Greater employee loyalty. Providing high-quality, on-site child care helps a business exercise its obligations as an employer and community citizen. Such businesses earn the trust of their employees, who give their time more wholeheartedly, and the loyalty of customers, who will buy from a brand, all else being equal, with the better reputation.
A stronger workplace culture of trust. At Patagonia, if you ask parents the benefit of having their child on site, they might tell you what a difference it makes to be able to check in, have lunch together, and be freed from the complications stemming from dropping off and picking up the child elsewhere. If you ask a non-parent the greatest benefit of having the kids around, he or she might tell you that it reminds us–parents and non-parents alike–that we’re behaving for real in a real world, and not just hired guns asked to leave our deepest selves behind the moment the workday starts.

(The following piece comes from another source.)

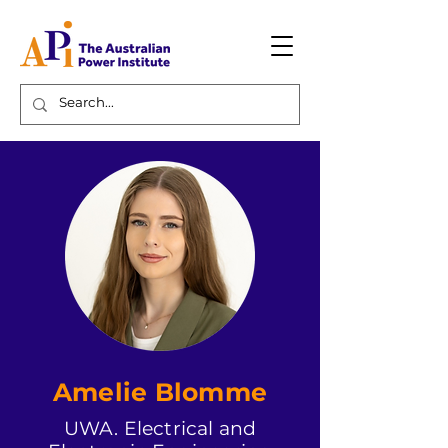
Amelie Blomme
UWA. Electrical and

For 33 years, Patagonia has provided on-site child care–a mandate from our founders, who believed it was a moral imperative. Even in times of economic struggle the program was never cut, because they believed in providing a supportive work environment for working families. Taking care of our tribe is part of our culture and our commitment to helping our own people live the way they want. It’s true, there are financial costs to offering on-site child care, and they can be expensive if you offer high-quality programs or subsidize your employees’ tuition when on-site care is not available.
But the benefits–financial and otherwise–pay for themselves every year. As a CEO, it’s not even a question in my mind. Business leaders (and their chief financial officers) should take note.